Meet Jinfeng Lou, CBI fellow addressing urban challenges

Nov 22, 2024

Jinfeng Lou

My name is Jinfeng Lou, and I am thrilled to be a Carnegie Bosch Institute fellow at Carnegie Mellon University. I earned my Ph.D. from the University of Hong Kong, where my research centered on advancing resilience and sustainability within the building and civil infrastructure sector by developing various AI and secured information systems.

What are your long-term goals?

My long-term goals include advancing the development of intelligent and resilient infrastructure systems to address critical urban challenges. I hope to integrate advanced AI methodologies with civil engineering principles to create solutions that can dynamically predict, respond to, and mitigate flood impacts on urban infrastructure, enhancing the safety and resilience of densely populated urban environments. Through the CBI fellowship program, I plan to focus on creating robust, adaptable models that incorporate real-time data from sensors, environmental indicators, and even human behavior during emergencies.

How will the CBI fellowship help you achieve these goals?

The CBI fellowship program offers a unique blend of academic rigor and industry collaboration, both of which are crucial for achieving my goals. Through the mentorship of best faculty and access to Bosch's industry-grade resources, I will be positioned to refine my technical expertise in AI while applying my research in real-world contexts. The program’s support for conference travel and international collaboration will also allow me to expand my professional network and gain insights from diverse perspectives, which are essential for interdisciplinary work.
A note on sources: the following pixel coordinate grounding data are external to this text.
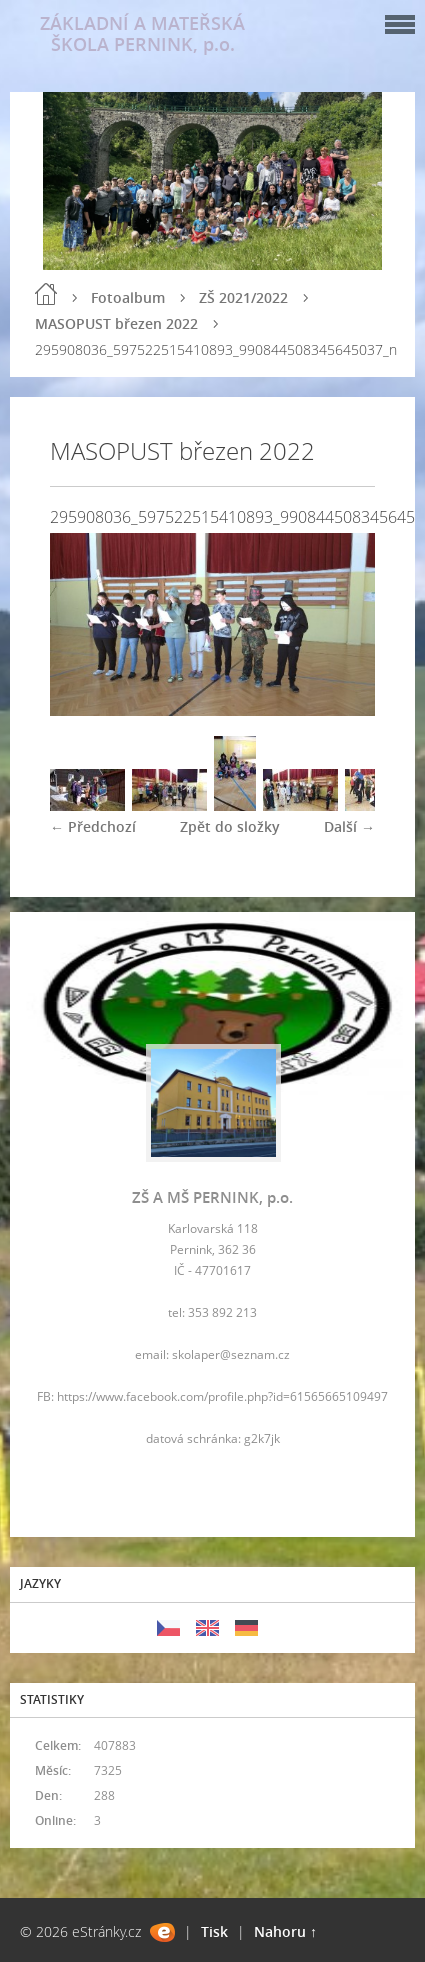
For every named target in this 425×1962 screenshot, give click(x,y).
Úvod (46, 294)
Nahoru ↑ (285, 1931)
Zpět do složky (230, 826)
What is the biggest challenge you hope to tackle?

One of the biggest challenges I hope to tackle is developing AI systems that can adapt to complex, rapidly changing urban environments, specifically for subway flood resilience. Traditional subway flood management systems are often rigid and reactive, struggling to predict or adapt to the unpredictable nature of climate change. My research aims to introduce AI-powered, physics-informed models that dynamically adjust to real-time conditions and anticipate critical infrastructure needs. Addressing these issues could set a new standard for intelligent urban subways, capable of minimizing disaster impacts on public safety and economic stability.

What obstacles do you see in addressing these challenges? 

A significant obstacle in addressing these challenges is the inherent complexity of modeling real-time, interdependent systems. Subway infrastructure presents a unique set of hurdles, such as intricate connectivity, multiple operational dependencies, and varied human responses in emergencies. Capturing these dynamics in a way that allows AI to both predict and adapt remains a technical challenge. Additionally, securing access to diverse, high-quality data is essential but difficult, as real-time data from urban infrastructure is often fragmented or incomplete. Regulatory constraints and privacy considerations also complicate data collection efforts. Despite these challenges, I am committed to developing interdisciplinary methodologies and leveraging resources at CMU and Bosch to innovate resilient, adaptive AI systems for urban infrastructure.